_Saved data entries:_
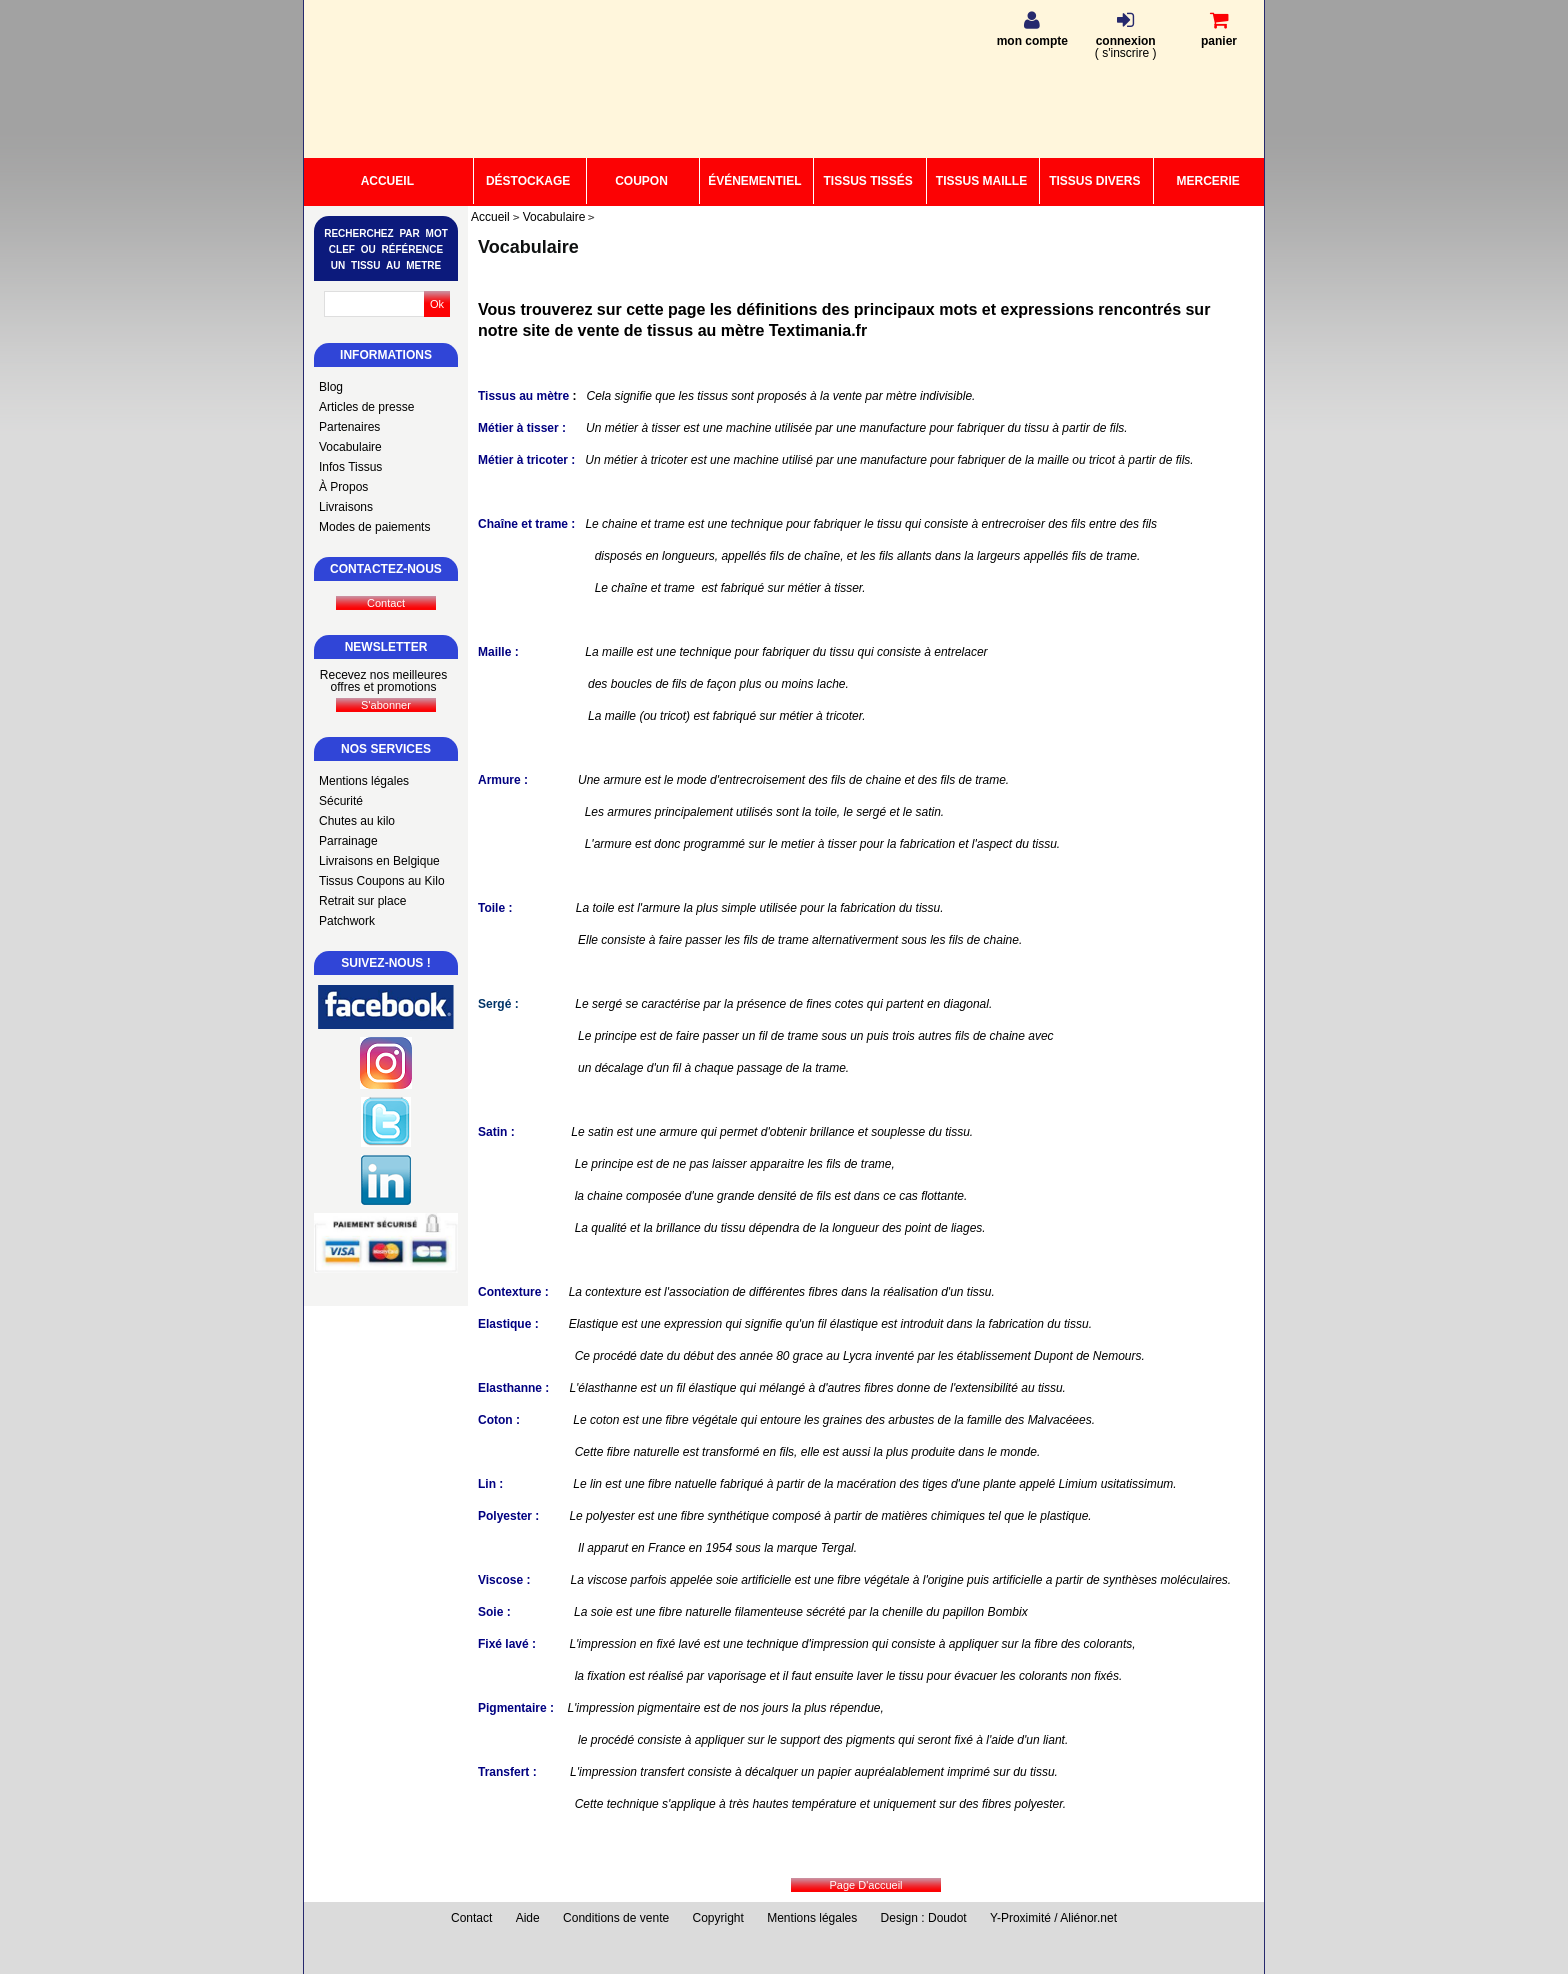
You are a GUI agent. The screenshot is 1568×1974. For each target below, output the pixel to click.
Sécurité (341, 801)
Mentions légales (364, 781)
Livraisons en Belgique (379, 861)
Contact (471, 1918)
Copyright (718, 1918)
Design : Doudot (924, 1918)
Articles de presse (366, 407)
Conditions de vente (616, 1918)
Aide (528, 1918)
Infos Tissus (350, 467)
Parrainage (348, 841)
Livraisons (346, 507)
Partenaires (349, 427)
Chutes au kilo (357, 821)
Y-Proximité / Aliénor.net (1053, 1918)
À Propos (343, 487)
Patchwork (347, 921)
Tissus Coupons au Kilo (382, 881)
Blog (331, 387)
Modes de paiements (374, 527)
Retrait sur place (362, 901)
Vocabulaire (350, 447)
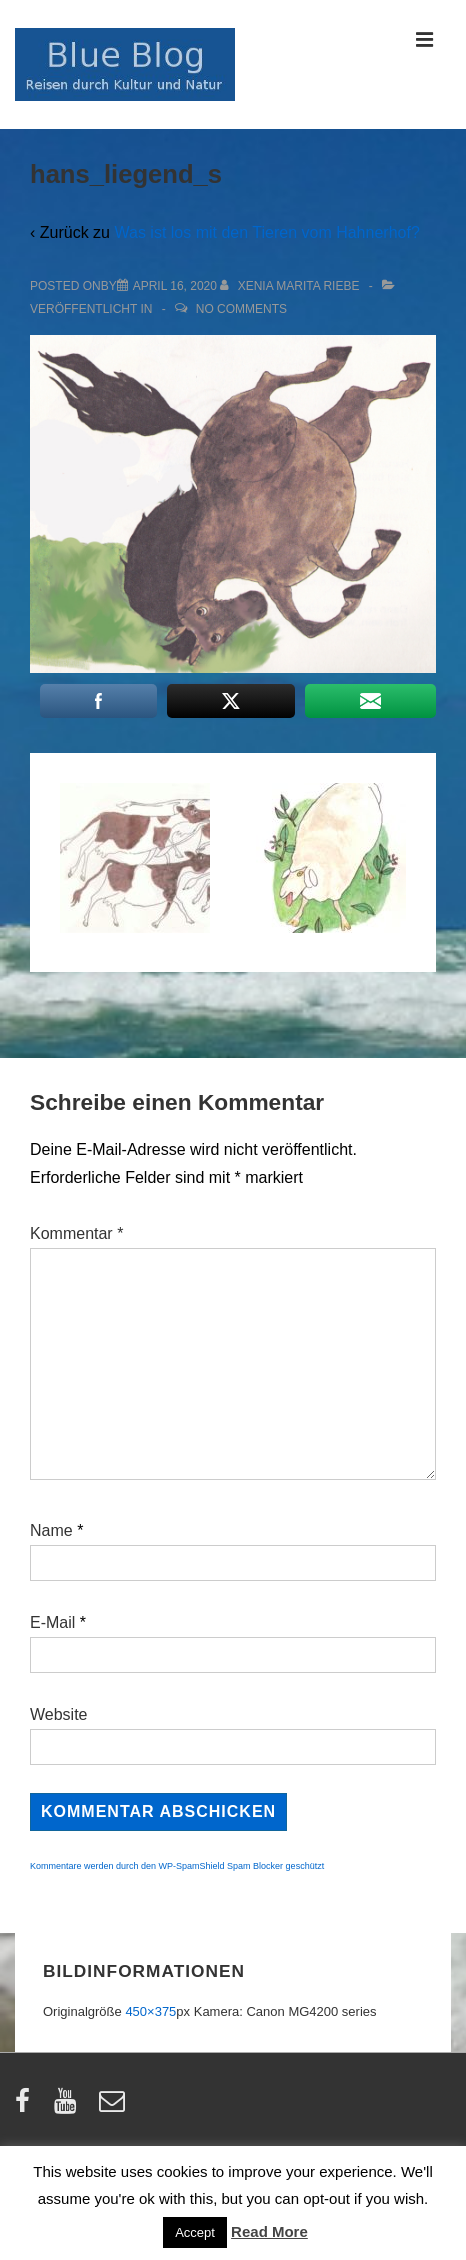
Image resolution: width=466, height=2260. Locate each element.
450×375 (150, 2011)
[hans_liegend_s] (175, 286)
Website (59, 1714)
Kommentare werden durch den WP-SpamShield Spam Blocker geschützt (177, 1866)
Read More (269, 2231)
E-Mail (52, 1622)
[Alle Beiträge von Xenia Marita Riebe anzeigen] (291, 286)
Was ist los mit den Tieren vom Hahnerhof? (266, 232)
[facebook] (27, 2107)
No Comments (241, 309)
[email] (114, 2107)
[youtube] (69, 2107)
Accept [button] (195, 2232)
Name (51, 1530)
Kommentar (76, 1233)
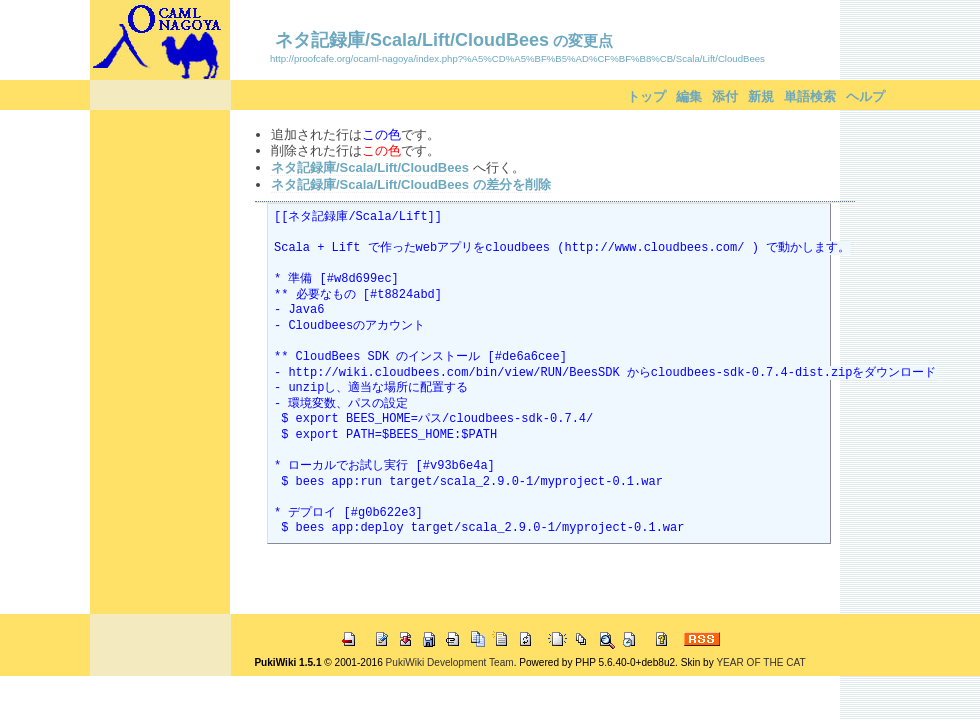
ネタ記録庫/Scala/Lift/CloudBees (412, 40)
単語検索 (810, 96)
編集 (689, 96)
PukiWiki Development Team (450, 662)
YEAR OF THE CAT (760, 662)
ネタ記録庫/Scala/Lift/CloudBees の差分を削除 (411, 184)
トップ (646, 96)
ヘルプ (865, 96)
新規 (761, 96)
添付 (725, 96)
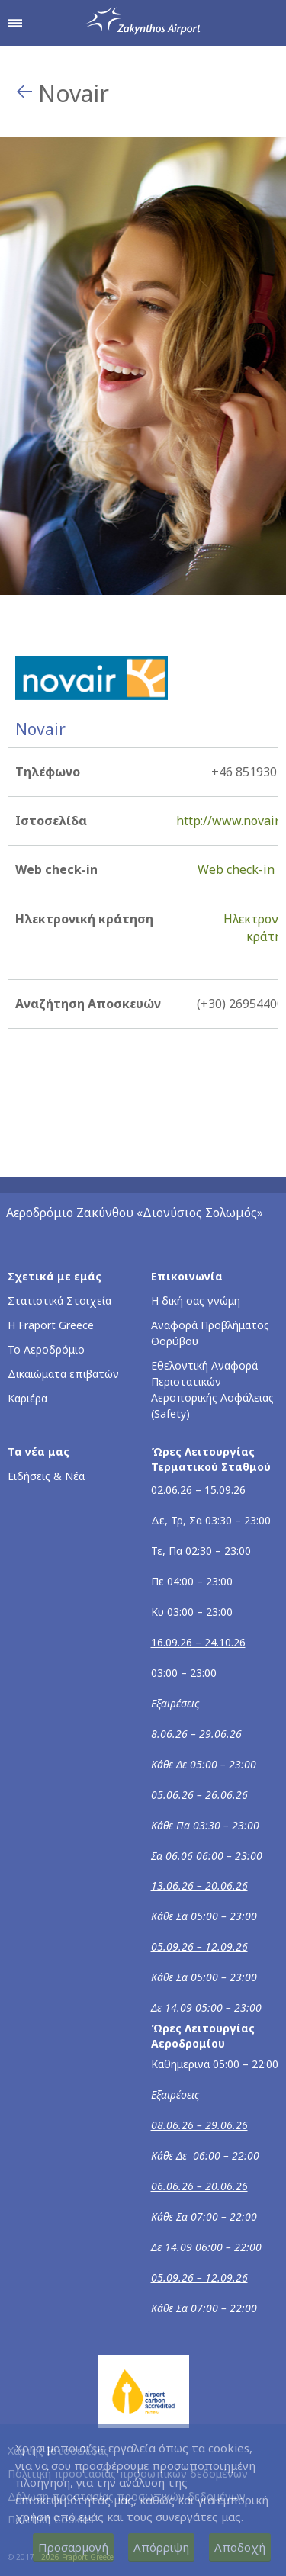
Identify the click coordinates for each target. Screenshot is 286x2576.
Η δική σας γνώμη (195, 1300)
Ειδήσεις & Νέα (46, 1476)
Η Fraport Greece (51, 1325)
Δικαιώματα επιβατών (63, 1374)
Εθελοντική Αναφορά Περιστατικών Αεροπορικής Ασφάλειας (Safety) (212, 1389)
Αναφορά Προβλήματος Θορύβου (210, 1333)
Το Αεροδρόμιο (46, 1349)
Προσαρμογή (73, 2547)
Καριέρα (27, 1398)
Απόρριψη (161, 2547)
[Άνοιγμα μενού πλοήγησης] (15, 23)
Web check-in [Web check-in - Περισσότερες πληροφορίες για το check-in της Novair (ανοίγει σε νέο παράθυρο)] (236, 869)
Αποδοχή (239, 2547)
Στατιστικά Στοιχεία (59, 1300)
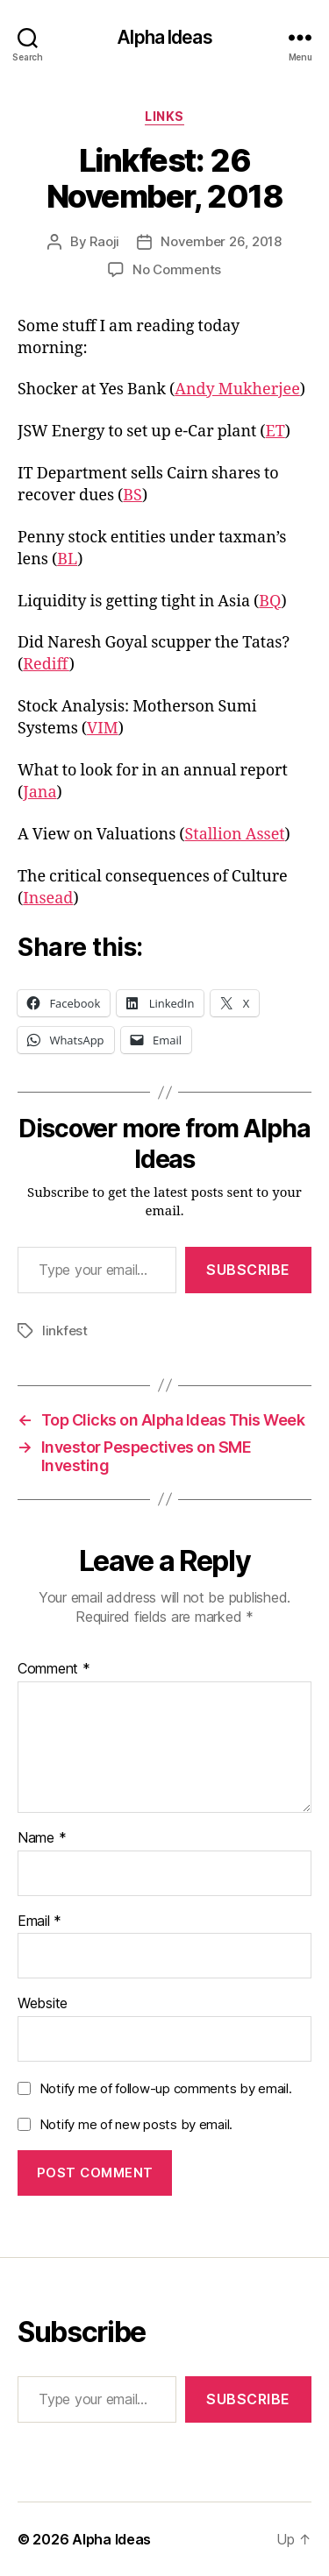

_Work order:_
Although the records include pictures, output only their text, exactly and completely.

_Answer to the exercise:_
You are a GUI agent. The screenshot is 1568×1974. For each target below, output the pixel to click.
Sécurité (341, 801)
Mentions légales (364, 781)
Livraisons en Belgique (379, 861)
Contact (471, 1918)
Copyright (718, 1918)
Design : Doudot (924, 1918)
Articles de presse (366, 407)
Conditions de vente (616, 1918)
Aide (528, 1918)
Infos Tissus (350, 467)
Parrainage (348, 841)
Livraisons (346, 507)
Partenaires (349, 427)
Chutes au kilo (357, 821)
Y-Proximité / Aliénor.net (1053, 1918)
À Propos (343, 487)
Patchwork (347, 921)
Tissus Coupons au Kilo (382, 881)
Blog (331, 387)
Modes de paiements (374, 527)
Retrait sur place (362, 901)
Vocabulaire (350, 447)
Image resolution: width=466, height=2260. Locate each element.
450×375 (150, 2011)
[hans_liegend_s] (175, 286)
Website (59, 1714)
Kommentare werden durch den WP-SpamShield Spam Blocker geschützt (177, 1866)
Read More (269, 2231)
E-Mail (52, 1622)
[Alle Beiträge von Xenia Marita Riebe anzeigen] (291, 286)
Was ist los mit den Tieren vom Hahnerhof? (266, 232)
[facebook] (27, 2107)
No Comments (241, 309)
[email] (114, 2107)
[youtube] (69, 2107)
Accept [button] (195, 2232)
Name (51, 1530)
Kommentar (76, 1233)
ネタ記録庫/Scala/Lift/CloudBees (412, 40)
単語検索 (810, 96)
編集 (689, 96)
PukiWiki Development Team (450, 662)
YEAR OF THE CAT (760, 662)
ネタ記録庫/Scala/Lift/CloudBees の差分を削除 (411, 184)
トップ (646, 96)
ヘルプ (865, 96)
新規 (761, 96)
添付 (725, 96)
Identify the click coordinates for each target. Screenshot is 286x2576.
Η δική σας γνώμη (195, 1300)
Ειδήσεις & Νέα (46, 1476)
Η Fraport Greece (51, 1325)
Δικαιώματα επιβατών (63, 1374)
Εθελοντική Αναφορά Περιστατικών Αεροπορικής Ασφάλειας (Safety) (212, 1389)
Αναφορά Προβλήματος Θορύβου (210, 1333)
Το Αεροδρόμιο (46, 1349)
Προσαρμογή (73, 2547)
Καριέρα (27, 1398)
Απόρριψη (161, 2547)
[Άνοιγμα μενού πλοήγησης] (15, 23)
Web check-in [Web check-in - Περισσότερες πληροφορίες για το check-in της Novair (ανοίγει σε νέο παράθυρο)] (236, 869)
Αποδοχή (239, 2547)
Στατιστικά Στοιχεία (59, 1300)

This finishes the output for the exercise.